From the material below, retype exactly the lines that begin at the line with "Hans Erlinger (15)" and end after the line with "Semana Santa"; pictures stay out of the copy.
(Excerpted records begins)
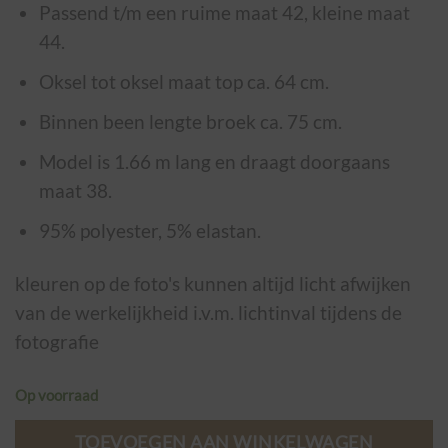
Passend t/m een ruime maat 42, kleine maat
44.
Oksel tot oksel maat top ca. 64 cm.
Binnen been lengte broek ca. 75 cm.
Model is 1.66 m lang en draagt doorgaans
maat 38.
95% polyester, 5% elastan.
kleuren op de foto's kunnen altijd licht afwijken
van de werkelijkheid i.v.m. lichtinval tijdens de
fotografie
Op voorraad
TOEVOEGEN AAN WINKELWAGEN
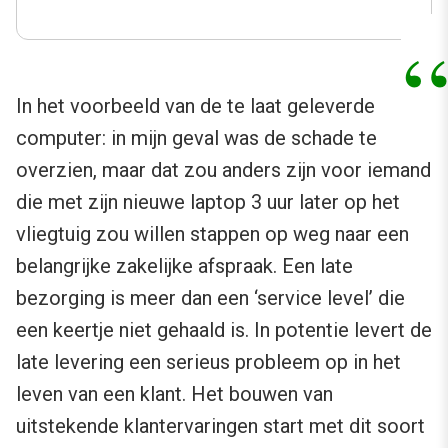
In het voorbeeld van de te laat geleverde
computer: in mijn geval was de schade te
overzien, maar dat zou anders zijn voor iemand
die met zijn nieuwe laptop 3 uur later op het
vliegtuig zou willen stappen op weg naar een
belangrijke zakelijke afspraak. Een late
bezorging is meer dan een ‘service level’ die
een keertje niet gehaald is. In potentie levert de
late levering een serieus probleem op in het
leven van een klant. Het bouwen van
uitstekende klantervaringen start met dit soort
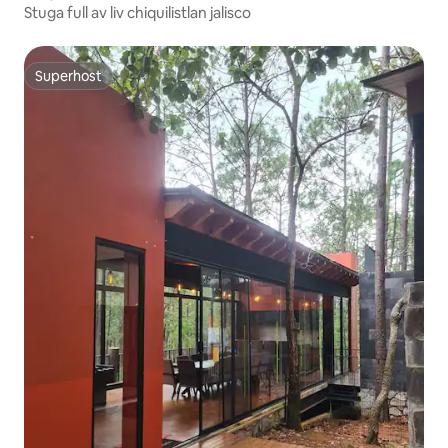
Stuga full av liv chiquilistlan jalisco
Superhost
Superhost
(Excerpted records ends)
(Excerpted records begins)
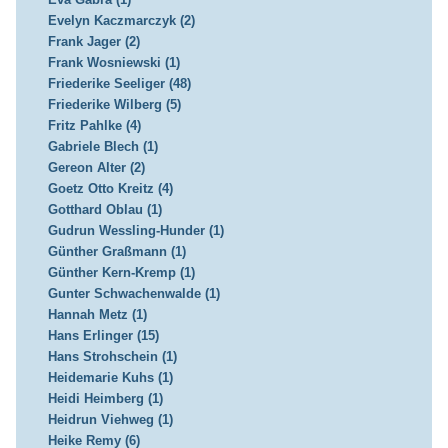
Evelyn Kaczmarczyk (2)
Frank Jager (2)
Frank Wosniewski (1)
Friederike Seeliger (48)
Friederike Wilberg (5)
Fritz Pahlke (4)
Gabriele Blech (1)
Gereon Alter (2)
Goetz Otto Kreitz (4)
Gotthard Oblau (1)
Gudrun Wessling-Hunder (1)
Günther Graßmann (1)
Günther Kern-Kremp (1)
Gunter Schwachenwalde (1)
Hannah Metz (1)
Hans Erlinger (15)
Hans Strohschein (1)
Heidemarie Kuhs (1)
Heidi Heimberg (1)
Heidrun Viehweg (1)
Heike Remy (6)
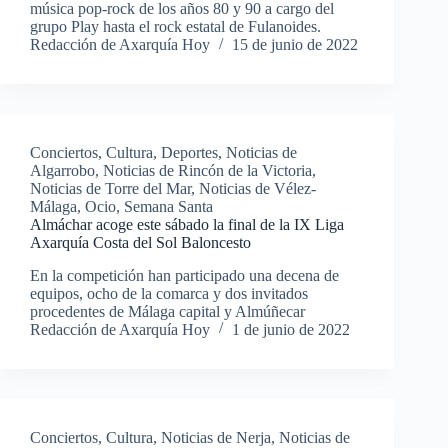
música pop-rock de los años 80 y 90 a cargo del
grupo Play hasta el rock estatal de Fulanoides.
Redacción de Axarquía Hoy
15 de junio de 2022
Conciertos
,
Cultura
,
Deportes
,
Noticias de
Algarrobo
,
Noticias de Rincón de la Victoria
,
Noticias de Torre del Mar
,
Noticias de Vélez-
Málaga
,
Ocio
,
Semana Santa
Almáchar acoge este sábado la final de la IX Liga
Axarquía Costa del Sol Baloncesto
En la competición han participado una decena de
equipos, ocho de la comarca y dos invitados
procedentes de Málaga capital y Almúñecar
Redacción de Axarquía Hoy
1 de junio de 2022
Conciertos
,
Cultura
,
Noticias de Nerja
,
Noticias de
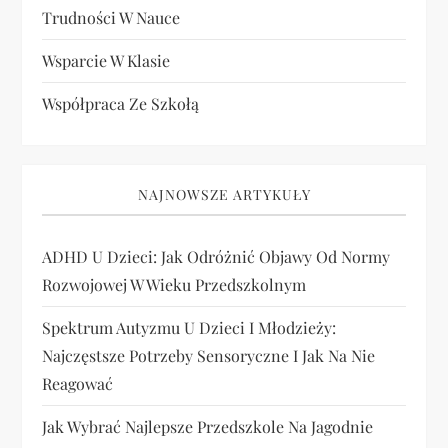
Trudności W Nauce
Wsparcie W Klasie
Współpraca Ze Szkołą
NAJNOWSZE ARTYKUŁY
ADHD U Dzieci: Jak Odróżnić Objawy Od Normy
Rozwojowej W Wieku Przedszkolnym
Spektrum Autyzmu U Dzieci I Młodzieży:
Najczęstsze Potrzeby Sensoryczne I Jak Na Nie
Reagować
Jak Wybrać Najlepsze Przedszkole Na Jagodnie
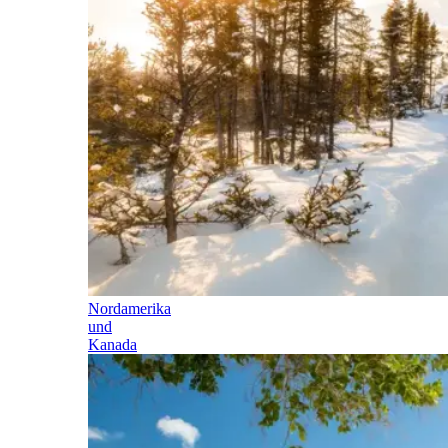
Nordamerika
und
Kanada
(Excerpted records ends)
Answer:
Hans Erlinger (15)
Hans Strohschein (1)
Heidemarie Kuhs (1)
Heidi Heimberg (1)
Heidrun Viehweg (1)
Heike Remy (6)
música pop-rock de los años 80 y 90 a cargo del
grupo Play hasta el rock estatal de Fulanoides.
Redacción de Axarquía Hoy
15 de junio de 2022
Conciertos
,
Cultura
,
Deportes
,
Noticias de
Algarrobo
,
Noticias de Rincón de la Victoria
,
Noticias de Torre del Mar
,
Noticias de Vélez-
Málaga
,
Ocio
,
Semana Santa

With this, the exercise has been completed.